_INSTRUCTIONS TO FOLLOW_. Check each line of the listing below for the string "commercial", then copy every line that has it.

─── DATA EXTRACTS

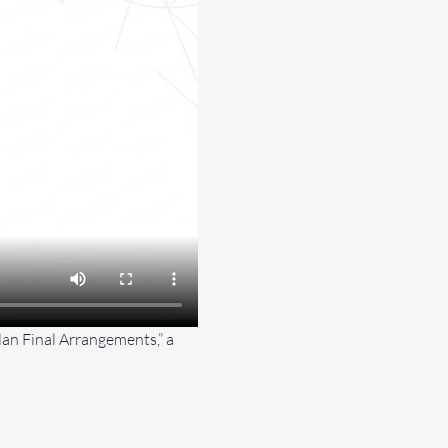
an Final Arrangements,” a 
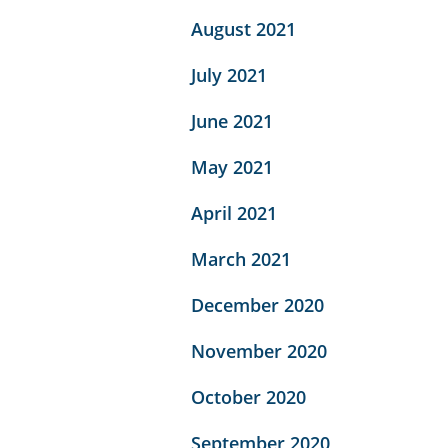
August 2021
July 2021
June 2021
May 2021
April 2021
March 2021
December 2020
November 2020
October 2020
September 2020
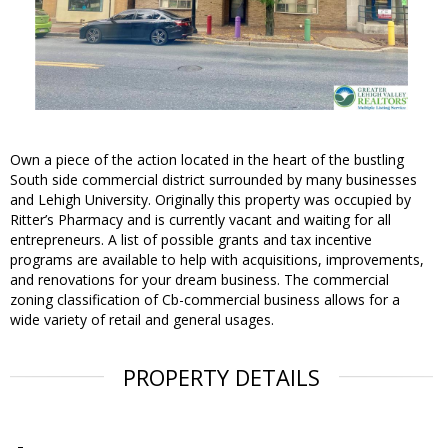
Own a piece of the action located in the heart of the bustling
South side commercial district surrounded by many businesses
and Lehigh University. Originally this property was occupied by
Ritter’s Pharmacy and is currently vacant and waiting for all
entrepreneurs. A list of possible grants and tax incentive
programs are available to help with acquisitions, improvements,
and renovations for your dream business. The commercial
zoning classification of Cb-commercial business allows for a
wide variety of retail and general usages.
PROPERTY DETAILS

──────

_SOLUTION TO THE EXERCISE_.
South side commercial district surrounded by many businesses
and renovations for your dream business. The commercial
zoning classification of Cb-commercial business allows for a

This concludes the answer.